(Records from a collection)
------------------------------------------------

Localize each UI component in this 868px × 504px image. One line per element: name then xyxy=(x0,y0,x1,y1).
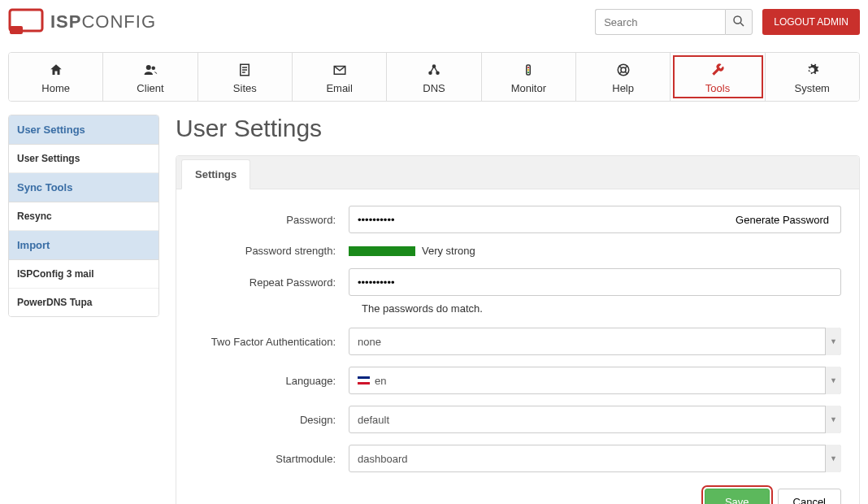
panel: Settings Password: Generate Password Pas… xyxy=(176,155,860,504)
label-tfa: Two Factor Authentication: xyxy=(194,336,349,348)
doc-icon xyxy=(198,61,292,79)
row-tfa: Two Factor Authentication: none ▼ xyxy=(194,328,841,355)
password-input[interactable] xyxy=(349,206,725,233)
nav-label: Tools xyxy=(671,82,764,94)
layout: User Settings User Settings Sync Tools R… xyxy=(0,102,868,504)
tfa-value: none xyxy=(358,336,381,348)
svg-line-14 xyxy=(430,67,434,73)
brand-prefix: ISP xyxy=(50,11,81,32)
save-button[interactable]: Save xyxy=(705,489,770,504)
design-value: default xyxy=(358,414,389,426)
sidebar-item-ispconfig3-mail[interactable]: ISPConfig 3 mail xyxy=(9,260,158,289)
language-select[interactable]: en xyxy=(349,367,841,394)
nav-label: Sites xyxy=(198,82,292,94)
nav-label: Client xyxy=(103,82,197,94)
tab-settings[interactable]: Settings xyxy=(181,159,250,189)
tabs: Settings xyxy=(176,156,859,189)
users-icon xyxy=(103,61,197,79)
row-strength: Password strength: Very strong xyxy=(194,245,841,257)
row-password: Password: Generate Password xyxy=(194,206,841,233)
sidebar-header-sync-tools: Sync Tools xyxy=(9,173,158,202)
svg-rect-1 xyxy=(10,26,23,34)
svg-point-4 xyxy=(146,65,151,70)
strength-text: Very strong xyxy=(422,245,475,257)
brand-suffix: CONFIG xyxy=(81,11,156,32)
cancel-button[interactable]: Cancel xyxy=(778,489,841,504)
nav-client[interactable]: Client xyxy=(103,53,197,101)
svg-line-24 xyxy=(625,66,627,68)
search-group xyxy=(595,9,753,35)
label-design: Design: xyxy=(194,414,349,426)
label-startmodule: Startmodule: xyxy=(194,453,349,465)
label-password: Password: xyxy=(194,214,349,226)
startmodule-select[interactable]: dashboard xyxy=(349,445,841,472)
gear-icon xyxy=(766,61,859,79)
search-icon xyxy=(731,14,746,31)
svg-line-22 xyxy=(618,66,621,68)
brand-text: ISPCONFIG xyxy=(50,11,156,33)
nav-label: DNS xyxy=(387,82,480,94)
flag-en-icon xyxy=(358,376,370,385)
label-strength: Password strength: xyxy=(194,245,349,257)
wrench-icon xyxy=(671,61,764,79)
nav-home[interactable]: Home xyxy=(9,53,103,101)
row-startmodule: Startmodule: dashboard ▼ xyxy=(194,445,841,472)
nav-dns[interactable]: DNS xyxy=(387,53,481,101)
row-design: Design: default ▼ xyxy=(194,406,841,433)
nav-label: System xyxy=(766,82,859,94)
svg-point-18 xyxy=(527,69,529,71)
svg-line-25 xyxy=(618,72,621,74)
sidebar-item-powerdns-tupa[interactable]: PowerDNS Tupa xyxy=(9,289,158,316)
sidebar-item-user-settings[interactable]: User Settings xyxy=(9,145,158,173)
header-bar: ISPCONFIG LOGOUT ADMIN xyxy=(0,0,868,52)
chevron-down-icon: ▼ xyxy=(825,367,841,394)
nav-email[interactable]: Email xyxy=(293,53,387,101)
nav-help[interactable]: Help xyxy=(576,53,671,101)
logo-icon xyxy=(8,8,44,36)
svg-line-3 xyxy=(740,23,744,26)
header-right: LOGOUT ADMIN xyxy=(595,9,860,35)
svg-point-5 xyxy=(151,67,155,71)
design-select[interactable]: default xyxy=(349,406,841,433)
repeat-password-input[interactable] xyxy=(349,268,841,296)
home-icon xyxy=(9,61,102,79)
logout-button[interactable]: LOGOUT ADMIN xyxy=(762,9,860,35)
lifebuoy-icon xyxy=(576,61,670,79)
row-language: Language: en ▼ xyxy=(194,367,841,394)
generate-password-button[interactable]: Generate Password xyxy=(724,206,841,233)
nav-monitor[interactable]: Monitor xyxy=(482,53,576,101)
svg-line-23 xyxy=(625,72,627,74)
label-repeat-password: Repeat Password: xyxy=(194,276,349,289)
nav-sites[interactable]: Sites xyxy=(198,53,293,101)
password-match-hint: The passwords do match. xyxy=(194,302,841,315)
nav-system[interactable]: System xyxy=(766,53,859,101)
svg-point-2 xyxy=(734,16,741,24)
row-repeat-password: Repeat Password: xyxy=(194,268,841,296)
search-button[interactable] xyxy=(725,9,753,35)
nav-tools[interactable]: Tools xyxy=(671,53,765,101)
language-value: en xyxy=(375,375,386,387)
main-nav: Home Client Sites Email DNS Monitor He xyxy=(8,52,860,102)
strength-bar xyxy=(349,246,415,256)
settings-form: Password: Generate Password Password str… xyxy=(176,189,859,504)
nav-label: Help xyxy=(576,82,670,94)
sidebar-item-resync[interactable]: Resync xyxy=(9,202,158,231)
tfa-select[interactable]: none xyxy=(349,328,841,355)
page-title: User Settings xyxy=(176,115,860,142)
chevron-down-icon: ▼ xyxy=(825,406,841,433)
chevron-down-icon: ▼ xyxy=(825,445,841,472)
svg-point-19 xyxy=(527,72,529,73)
nav-label: Monitor xyxy=(482,82,575,94)
mail-icon xyxy=(293,61,386,79)
svg-point-17 xyxy=(527,67,529,68)
monitor-icon xyxy=(482,61,575,79)
chevron-down-icon: ▼ xyxy=(825,328,841,355)
share-icon xyxy=(387,61,480,79)
startmodule-value: dashboard xyxy=(358,453,407,465)
nav-label: Email xyxy=(293,82,386,94)
label-language: Language: xyxy=(194,375,349,387)
svg-point-21 xyxy=(621,67,626,72)
search-input[interactable] xyxy=(595,9,725,35)
content: User Settings Settings Password: Generat… xyxy=(176,115,860,504)
sidebar-header-user-settings: User Settings xyxy=(9,115,158,145)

------------------------------------------------

Exercise brief
Search the entries for "Email" and show every line that has it.

Solved problem
nav-email[interactable]: Email xyxy=(293,53,387,101)
main-nav: Home Client Sites Email DNS Monitor He xyxy=(8,52,860,102)
nav-label: Email xyxy=(293,82,386,94)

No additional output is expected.